High Court refuses special leave in the first case to consider the validity of innovation patents

High Court refuses special leave in the first case to consider the validity of innovation patents

A. Refusal for Special Leave

An application for special leave to appeal to the High Court from the Full Federal Court’s decision in the Delnorth case (reported in an earlier news alert) was refused in the High Court last Friday, 11 December 2009. Accordingly the test for innovative step is that set out by former Justice Gyles in 2008 in his first instance decision to be found here, which was confirmed by the Full Federal Court in June 2009.

B. The Innovation Patent

An innovation patent is a relatively new form of Australian patent introduced in 2001, and is intended to provide protection for “lower level inventions”. Whilst innovation patents provide the same exclusive rights as standard patents, albeit for a shorter term of 8 years, there is no requirement for an inventive step (i.e., a lack of obviousness).
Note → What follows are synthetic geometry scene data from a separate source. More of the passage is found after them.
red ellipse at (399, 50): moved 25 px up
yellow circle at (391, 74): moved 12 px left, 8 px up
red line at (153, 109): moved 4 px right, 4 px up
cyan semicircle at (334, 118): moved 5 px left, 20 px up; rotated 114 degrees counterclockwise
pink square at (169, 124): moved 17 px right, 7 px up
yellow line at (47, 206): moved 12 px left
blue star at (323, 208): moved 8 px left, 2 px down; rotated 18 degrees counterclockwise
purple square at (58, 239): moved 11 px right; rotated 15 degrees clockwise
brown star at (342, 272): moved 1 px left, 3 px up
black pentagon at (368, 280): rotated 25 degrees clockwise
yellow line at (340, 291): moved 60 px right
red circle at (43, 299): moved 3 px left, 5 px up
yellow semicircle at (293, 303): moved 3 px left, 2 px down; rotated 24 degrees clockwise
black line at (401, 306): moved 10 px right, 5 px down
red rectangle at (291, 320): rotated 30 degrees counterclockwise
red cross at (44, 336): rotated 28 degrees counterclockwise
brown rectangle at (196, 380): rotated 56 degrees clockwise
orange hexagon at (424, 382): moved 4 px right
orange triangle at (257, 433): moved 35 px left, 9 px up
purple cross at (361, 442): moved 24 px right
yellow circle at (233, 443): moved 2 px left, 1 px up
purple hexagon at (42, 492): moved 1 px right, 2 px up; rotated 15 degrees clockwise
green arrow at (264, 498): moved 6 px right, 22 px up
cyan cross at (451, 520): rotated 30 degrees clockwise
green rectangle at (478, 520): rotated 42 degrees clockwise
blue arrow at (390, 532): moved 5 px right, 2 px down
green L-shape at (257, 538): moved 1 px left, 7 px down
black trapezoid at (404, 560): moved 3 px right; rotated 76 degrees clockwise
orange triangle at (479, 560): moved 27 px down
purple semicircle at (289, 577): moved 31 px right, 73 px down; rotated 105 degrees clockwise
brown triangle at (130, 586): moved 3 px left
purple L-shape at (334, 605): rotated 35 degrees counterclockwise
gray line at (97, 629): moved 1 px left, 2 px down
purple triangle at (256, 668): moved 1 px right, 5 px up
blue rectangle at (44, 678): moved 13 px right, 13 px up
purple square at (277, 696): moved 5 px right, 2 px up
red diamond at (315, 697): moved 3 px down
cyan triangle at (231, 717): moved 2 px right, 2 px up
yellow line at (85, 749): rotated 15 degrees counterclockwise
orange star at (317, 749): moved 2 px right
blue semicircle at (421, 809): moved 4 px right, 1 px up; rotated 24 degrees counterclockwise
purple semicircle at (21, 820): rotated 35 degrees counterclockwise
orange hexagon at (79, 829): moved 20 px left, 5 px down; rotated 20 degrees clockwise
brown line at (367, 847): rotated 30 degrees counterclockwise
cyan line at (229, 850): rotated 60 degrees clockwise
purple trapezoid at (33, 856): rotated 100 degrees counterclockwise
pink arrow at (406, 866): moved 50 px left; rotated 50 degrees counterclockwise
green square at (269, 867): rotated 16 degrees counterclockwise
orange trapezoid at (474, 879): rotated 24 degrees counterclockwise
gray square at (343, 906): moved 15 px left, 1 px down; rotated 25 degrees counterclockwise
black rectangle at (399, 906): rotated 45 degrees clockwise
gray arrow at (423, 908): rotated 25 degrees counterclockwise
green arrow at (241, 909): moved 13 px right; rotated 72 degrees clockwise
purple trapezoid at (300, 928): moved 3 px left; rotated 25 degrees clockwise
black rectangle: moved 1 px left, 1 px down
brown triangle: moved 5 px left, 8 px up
Instead, the requirement for an inventive step has been replaced with a requirement for an innovative step, which is intended to have a lower inventive threshold than an inventive step.

C. The Test for Innovative Step

To recap, the two-step test for innovative step involves:

  1. Comparing the invention as claimed, on a claim-by-claim basis, with each prior art disclosure separately, to determine any difference(s) between the claimed invention and the prior art disclosure.
  2. Looking at the difference(s) through the eyes of a person skilled in the relevant art and assessing whether the invention as claimed in the relevant claim only varies from the prior art disclosure in ways that make no substantial contribution to the working of the invention.

The term the “working of the invention” is the working of the device or process that is the subject of the relevant claim and that the assessment is a factual inquiry from the perspective of a person skilled in the art possessing the relevant common general knowledge.

It does not matter whether features that distinguish the invention from the prior art are features that were well known, or obvious to a person skilled in the art. All that is required is for at least one distinguishing feature of the claimed invention to make a substantial contribution, being a contribution that is “real” or “of substance”, to the manner in which the device or process, the subject of the claim, works.

D. The Result

The special leave application having been refused, the decisions of the trial judge and the Full Court stand and confirm how valuable an innovation patent can be, not only in circumstances where a standard patent might be open to attack on the basis of lack of inventive step (i.e., obviousness), but also where potential infringement is identified and a standard patent application is delayed in routine prosecution or opposition. In this case, an innovation patent may be divided out, with infringement proceedings able to be commenced in a matter of months.